Writing Guide for Imbolc

It’s astrologically the middle of winter, despite news of warm temperatures in Antarctica and not a snowstorm in sight near the northeaster coast of the country (speaking on behalf of New York City).

This mid-season energy, or Imbolc as some spiritualist call it, means taking advantage of rumbling of nature, explore more of life outdoors and create a few stories for yourself that connect with this part of timing in the world.

Here are just a few ways to take advantage of the brick cold, right before spring arrives.

1. Prepare to come out of hibernation. People often think the point of hibernation among animals is to sleep. But many animals have different reasons aind purpose to hibernate, and most importantly, most go about it in their own way. There are some, like bears, who eat and eat and eat prior to going down. These are the most know-about hibernators, actually. But then there are others who simply gather their food and rest, although remain awake and somewhat alert. The goal of both creatures, however, is to slow down their energies and preserve as much of their energy for spring. That should be the writing goal of fall and winter for writers. We gather our research and work and drafts, and simply rest and read or gather our thoughts around our work. No need to force write. Just gather our thoughts around it. With that timing behind us, it’s time to start preparing what we’ve gathered and write. What are some stories you’ve kept in hibernation?
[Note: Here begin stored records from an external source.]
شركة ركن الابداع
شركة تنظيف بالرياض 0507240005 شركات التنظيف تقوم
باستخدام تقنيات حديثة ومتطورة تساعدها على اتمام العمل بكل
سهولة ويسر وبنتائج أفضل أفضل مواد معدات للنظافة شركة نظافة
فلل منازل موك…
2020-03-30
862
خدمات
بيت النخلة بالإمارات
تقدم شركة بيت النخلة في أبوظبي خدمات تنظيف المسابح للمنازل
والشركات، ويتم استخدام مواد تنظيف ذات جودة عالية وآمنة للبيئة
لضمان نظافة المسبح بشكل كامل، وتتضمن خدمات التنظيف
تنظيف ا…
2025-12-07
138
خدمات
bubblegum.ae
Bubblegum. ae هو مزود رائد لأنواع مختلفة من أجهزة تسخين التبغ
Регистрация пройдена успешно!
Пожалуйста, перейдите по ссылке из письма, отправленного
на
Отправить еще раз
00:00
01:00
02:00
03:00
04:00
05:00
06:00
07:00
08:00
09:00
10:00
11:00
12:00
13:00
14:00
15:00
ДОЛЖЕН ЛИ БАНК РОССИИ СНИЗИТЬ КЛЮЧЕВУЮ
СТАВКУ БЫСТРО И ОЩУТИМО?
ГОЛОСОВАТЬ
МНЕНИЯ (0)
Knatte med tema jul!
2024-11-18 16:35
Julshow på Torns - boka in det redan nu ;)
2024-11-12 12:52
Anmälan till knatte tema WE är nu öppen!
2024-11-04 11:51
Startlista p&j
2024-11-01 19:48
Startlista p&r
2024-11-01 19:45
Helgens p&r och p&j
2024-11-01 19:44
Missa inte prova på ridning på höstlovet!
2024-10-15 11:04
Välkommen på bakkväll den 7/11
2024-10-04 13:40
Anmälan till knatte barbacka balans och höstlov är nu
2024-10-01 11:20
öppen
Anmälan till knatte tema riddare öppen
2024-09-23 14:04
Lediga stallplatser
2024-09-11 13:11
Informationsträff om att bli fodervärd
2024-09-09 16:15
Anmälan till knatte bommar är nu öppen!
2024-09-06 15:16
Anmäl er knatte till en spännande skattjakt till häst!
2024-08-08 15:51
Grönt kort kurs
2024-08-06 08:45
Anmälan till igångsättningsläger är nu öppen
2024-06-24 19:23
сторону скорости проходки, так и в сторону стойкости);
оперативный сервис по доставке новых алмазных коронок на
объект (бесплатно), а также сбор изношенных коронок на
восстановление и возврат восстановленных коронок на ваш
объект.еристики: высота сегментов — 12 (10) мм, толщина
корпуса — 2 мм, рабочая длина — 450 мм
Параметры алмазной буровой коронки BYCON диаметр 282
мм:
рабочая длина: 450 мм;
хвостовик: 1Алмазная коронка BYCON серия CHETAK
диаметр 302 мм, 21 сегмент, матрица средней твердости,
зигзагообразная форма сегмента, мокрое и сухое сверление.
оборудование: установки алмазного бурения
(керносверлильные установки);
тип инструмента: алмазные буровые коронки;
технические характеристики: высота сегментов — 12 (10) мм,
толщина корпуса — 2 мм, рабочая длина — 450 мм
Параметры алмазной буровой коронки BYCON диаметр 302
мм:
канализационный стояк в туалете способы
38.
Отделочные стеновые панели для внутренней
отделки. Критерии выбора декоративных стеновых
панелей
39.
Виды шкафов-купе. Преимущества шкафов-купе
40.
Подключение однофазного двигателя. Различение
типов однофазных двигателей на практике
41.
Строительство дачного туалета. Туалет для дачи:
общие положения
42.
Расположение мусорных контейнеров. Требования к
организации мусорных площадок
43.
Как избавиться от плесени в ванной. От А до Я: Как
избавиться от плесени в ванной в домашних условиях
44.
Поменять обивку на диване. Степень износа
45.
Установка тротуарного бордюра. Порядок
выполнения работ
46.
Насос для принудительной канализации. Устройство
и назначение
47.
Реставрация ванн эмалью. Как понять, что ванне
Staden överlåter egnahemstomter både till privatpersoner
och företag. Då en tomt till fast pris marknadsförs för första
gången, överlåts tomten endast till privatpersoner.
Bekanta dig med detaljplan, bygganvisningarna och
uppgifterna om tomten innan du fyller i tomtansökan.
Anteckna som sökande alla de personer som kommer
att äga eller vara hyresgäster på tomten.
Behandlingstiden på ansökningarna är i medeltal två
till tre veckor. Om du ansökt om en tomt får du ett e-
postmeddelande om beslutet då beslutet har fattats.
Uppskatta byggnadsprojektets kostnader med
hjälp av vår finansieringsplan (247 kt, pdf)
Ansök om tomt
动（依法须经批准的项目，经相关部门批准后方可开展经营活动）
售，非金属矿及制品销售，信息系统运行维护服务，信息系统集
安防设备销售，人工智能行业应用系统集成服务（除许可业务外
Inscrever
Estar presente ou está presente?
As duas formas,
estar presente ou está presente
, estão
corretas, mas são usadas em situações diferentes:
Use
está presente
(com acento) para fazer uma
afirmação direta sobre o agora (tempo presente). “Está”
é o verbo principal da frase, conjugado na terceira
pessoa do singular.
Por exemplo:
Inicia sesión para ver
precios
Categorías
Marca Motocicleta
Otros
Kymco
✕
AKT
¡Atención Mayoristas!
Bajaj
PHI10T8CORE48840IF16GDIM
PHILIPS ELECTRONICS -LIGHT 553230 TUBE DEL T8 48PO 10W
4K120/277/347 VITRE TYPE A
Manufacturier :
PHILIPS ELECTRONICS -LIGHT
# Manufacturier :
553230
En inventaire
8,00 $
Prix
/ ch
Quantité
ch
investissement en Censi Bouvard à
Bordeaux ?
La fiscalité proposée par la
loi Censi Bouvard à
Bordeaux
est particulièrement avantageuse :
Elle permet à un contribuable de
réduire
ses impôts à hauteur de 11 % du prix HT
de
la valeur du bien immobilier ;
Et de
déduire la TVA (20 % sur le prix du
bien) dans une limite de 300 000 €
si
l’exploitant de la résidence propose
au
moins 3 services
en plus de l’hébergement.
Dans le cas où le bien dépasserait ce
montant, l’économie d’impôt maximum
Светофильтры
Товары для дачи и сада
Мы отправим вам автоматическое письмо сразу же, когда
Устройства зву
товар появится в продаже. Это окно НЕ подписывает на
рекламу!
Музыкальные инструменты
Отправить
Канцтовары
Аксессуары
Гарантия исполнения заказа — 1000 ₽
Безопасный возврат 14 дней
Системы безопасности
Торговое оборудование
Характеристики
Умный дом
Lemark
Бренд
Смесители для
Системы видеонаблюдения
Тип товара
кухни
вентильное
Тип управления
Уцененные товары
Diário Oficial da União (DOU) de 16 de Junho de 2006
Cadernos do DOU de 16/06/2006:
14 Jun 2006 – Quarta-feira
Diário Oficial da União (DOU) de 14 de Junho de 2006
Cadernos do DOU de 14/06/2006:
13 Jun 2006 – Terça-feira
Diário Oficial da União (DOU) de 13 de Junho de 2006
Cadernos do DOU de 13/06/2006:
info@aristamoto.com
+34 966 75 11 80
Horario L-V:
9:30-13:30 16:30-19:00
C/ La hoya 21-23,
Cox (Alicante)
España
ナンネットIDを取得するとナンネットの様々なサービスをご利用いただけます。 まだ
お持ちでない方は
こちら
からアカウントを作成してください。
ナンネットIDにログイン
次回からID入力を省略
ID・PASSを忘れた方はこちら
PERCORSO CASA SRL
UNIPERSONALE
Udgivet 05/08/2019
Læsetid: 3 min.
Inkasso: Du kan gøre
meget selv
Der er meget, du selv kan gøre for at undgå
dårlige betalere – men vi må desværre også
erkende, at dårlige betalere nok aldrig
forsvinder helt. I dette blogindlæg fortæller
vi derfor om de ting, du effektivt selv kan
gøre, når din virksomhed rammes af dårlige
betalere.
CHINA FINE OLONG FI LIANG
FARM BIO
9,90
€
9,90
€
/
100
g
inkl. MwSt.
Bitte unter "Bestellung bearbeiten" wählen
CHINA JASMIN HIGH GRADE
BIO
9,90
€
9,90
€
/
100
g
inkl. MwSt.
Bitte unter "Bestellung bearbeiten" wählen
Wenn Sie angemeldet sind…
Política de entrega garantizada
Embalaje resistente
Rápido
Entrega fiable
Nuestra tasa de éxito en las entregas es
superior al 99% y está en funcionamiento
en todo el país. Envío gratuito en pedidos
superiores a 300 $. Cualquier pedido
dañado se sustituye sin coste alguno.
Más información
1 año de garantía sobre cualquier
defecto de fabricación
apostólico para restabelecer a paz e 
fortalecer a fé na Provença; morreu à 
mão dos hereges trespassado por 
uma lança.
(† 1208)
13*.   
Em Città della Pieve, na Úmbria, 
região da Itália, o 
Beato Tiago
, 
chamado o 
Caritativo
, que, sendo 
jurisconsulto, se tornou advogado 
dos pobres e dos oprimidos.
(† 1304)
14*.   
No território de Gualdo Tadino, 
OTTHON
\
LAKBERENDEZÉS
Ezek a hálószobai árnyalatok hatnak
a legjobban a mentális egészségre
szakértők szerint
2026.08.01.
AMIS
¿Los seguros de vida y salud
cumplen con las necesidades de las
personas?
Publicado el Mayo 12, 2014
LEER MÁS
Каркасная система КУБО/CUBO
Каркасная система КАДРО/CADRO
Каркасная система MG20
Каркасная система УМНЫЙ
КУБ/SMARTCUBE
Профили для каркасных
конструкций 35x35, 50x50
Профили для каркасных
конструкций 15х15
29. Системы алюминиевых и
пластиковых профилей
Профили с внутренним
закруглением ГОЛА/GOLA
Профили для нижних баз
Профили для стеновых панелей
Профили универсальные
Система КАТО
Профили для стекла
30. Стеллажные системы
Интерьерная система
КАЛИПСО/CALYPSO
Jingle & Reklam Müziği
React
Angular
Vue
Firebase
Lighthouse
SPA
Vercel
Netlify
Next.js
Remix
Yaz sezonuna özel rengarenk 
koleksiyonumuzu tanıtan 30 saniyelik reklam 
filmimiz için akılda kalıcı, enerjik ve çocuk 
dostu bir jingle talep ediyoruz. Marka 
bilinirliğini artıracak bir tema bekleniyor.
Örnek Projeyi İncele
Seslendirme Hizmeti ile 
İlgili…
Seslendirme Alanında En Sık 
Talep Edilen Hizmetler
2. Be curious. Life after a cold winter gives you the opportunity to see things with new eyes. It’s like you forget just how bright flowers can be, or the largeness of the big, clear skies. Take a moment to observe your surrounding when your eyes and mind capture it. Even the air hits you differently, when you first go outside around this time. Yes, I guess what we’re trying to say is that for the next few weeks, you should try and smell the roses.

3. Have go-to, warm meals. Baby, it’s still cold outside, and nothing warms you up better than a nice warm, meal before a writing session. Apple cider, oatmeal, soups are great creations for the darker, colder months. Have a go-to of warm, quick meals to prepare before sitting down with a blanket and your laptop to write.

4. Take a few online courses. Since you aren’t as active during these cold, winter months, prepping with a few online courses is a great way to take advantage of the energy. Once Spring and Summer arrive, it’ll be harder for you to find the time, and then Autumn rolls around and before you know it, you’re back to settling at home again for the cold season. Think strategically of how you take advantage of the seasons to actually learn and sharpen your skills.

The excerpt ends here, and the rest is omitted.